Schließlich ging es, wie eingangs angedeutet, 2005 erstmals, noch unter Paul Müller, zu den Bamberger Symphonikern, 2008 nach Berlin und im vergangenen August, als die Bamberger beim Lucerne Festival konzertant den kompletten Ring machten, zurück an die Regnitz. Seither gibt Axt im Konzert mit Jonathan Nott die künstlerische Linie vor und zeichnet darüber hinaus auch für die wirtschaftliche Ausrichtung verantwortlich. Ein enormer Erfolg ist das, in Axts immer noch recht jungen Jahren.
Dessen Wurzeln liegen in der niederbayerischen Provinz, in einer Gegend, die ein die Kreativität enorm begünstigender Wind durchweht. Aus dem kleinen Markt Hengersberg beispielsweise kommen der Autor Harald Grill (er war 2012/2013 Stipendiat des Internationalen Künstlerhauses Villa Concordia in Bamberg), der Kabarettist Django Asül, die Geigerin Monika Drasch – man kennt sie unter anderem aus gemeinsamen Auftritten mit Hubert von Goisern – sodann Manfred Preis, den Axt gut kennt als Bassklarinettist der Berliner Philharmoniker, auch Judith Siedersberger, die zusammen mit Rosa Brunner den Kunstraum bluemerant in der Bamberger Siechenstraße betreibt und die Sachbuchautorin Michaela Karl, die Biographien zu Rudi Dutschke, zu Dorothy Parker, zu Zelda und F. Scott Fitzgerald vorgelegt hat. Karl ist in Straubing geboren, ganz wie – 1974 – Marcus Rudolf Axt.

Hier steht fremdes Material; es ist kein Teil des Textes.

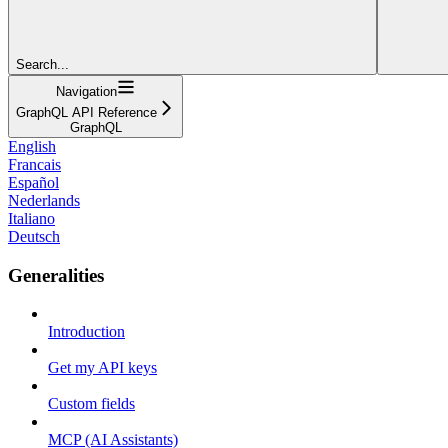
Search...
Navigation
GraphQL API Reference
GraphQL
English
Francais
Español
Nederlands
Italiano
Deutsch
Generalities
Introduction
Get my API keys
Custom fields
MCP (AI Assistants)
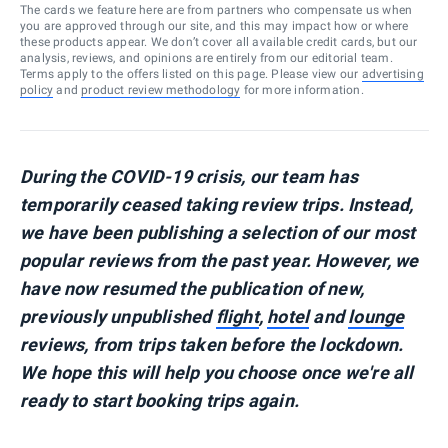
The cards we feature here are from partners who compensate us when
you are approved through our site, and this may impact how or where
these products appear. We don’t cover all available credit cards, but our
analysis, reviews, and opinions are entirely from our editorial team.
Terms apply to the offers listed on this page. Please view our
advertising
policy
and
product review methodology
for more information.
During the COVID-19 crisis, our team has
temporarily ceased taking review trips. Instead,
we have been publishing a selection of our most
popular reviews from the past year. However, we
have now resumed the publication of new,
previously unpublished
flight
,
hotel
and
lounge
reviews, from trips taken before the lockdown.
We hope this will help you choose once we're all
ready to start booking trips again.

Axts Eltern besaßen in dem Luftkurort und Wintersportgebiet Sankt Englmar im Bayerischen Wald eine Pension, wo Axt und sein Zwillingsbruder eine glückliche Kindheit in der Idylle verbrachten. Man kommt nicht umhin, an Beethovens Pastorale zu denken, an die „Szene am Bach“, an das „Erwachen heiterer Gefühle bei der Ankunft auf dem Lande“. Ach ja, apropos kreativer Wind in Niederbayern: Im nur durch einen Bach und eine Wiese von den Axts getrennten Nachbarhaus wuchsen die wenige Jahre älteren Gebrüder Gerhaher heran. Christian Gerhaher, der weltweit vor allem als begnadeter Liedsänger gefeierte Bariton, dessen Klavierbegleiter Gerold Huber, man mag es kaum für möglich halten, ebenfalls aus Straubing gebürtig ist, war mit Mahlers Gesellenliedern (unter Chefdirigent Jonathan Nott) und den Kindertotenliedern (unter dem Ersten Gastdirigenten Robin Ticciati) schon im Joseph-Keilberth-Saal der Bamberger Konzerthalle zu erleben.

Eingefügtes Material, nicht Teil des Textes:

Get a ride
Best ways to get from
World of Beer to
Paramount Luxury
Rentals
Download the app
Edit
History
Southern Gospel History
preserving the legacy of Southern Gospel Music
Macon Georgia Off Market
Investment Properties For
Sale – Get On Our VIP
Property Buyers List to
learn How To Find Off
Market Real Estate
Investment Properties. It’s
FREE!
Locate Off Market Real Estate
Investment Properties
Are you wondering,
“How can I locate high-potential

Über seine Führungsposition bei der Bayerischen Staatsphilharmonie ist Axt auch insofern sehr glücklich, als er sagt: „Die Verankerung der Kultur im Selbstverständnis der Politik ist in keinem anderen Bundesland so gegeben wie in Bayern.“ Erst von der Saison 2014/2015 an wird Axt den Bamberger Symphonikern seinen künstlerischen Stempel aufdrücken können, denn die laufende Spielzeit hatte noch Wolfgang Fink geplant, der angesichts der Querelen um eine ausreichende Finanzierung recht kurzfristig die Segel gestrichen hatte. Axt denkt daran, jeweils einen verbindenden Saisonschwerpunkt zu thematisieren. Aufgrund des Jubiläums liegt 2015 Jean Sibelius nah, das könne aber auch einmal ein Instrument sein, meint Axt, der Klavier und Geige jetzt nur noch spielt, „wenn niemand in der Nähe ist“. Weiters möchte sich der Intendant für die zeitgenössische Musik starkmachen, ohne sich auf Uraufführungen zu beschränken. Vielmehr will er den Fokus auf ein, zwei Komponistenpersönlichkeiten legen.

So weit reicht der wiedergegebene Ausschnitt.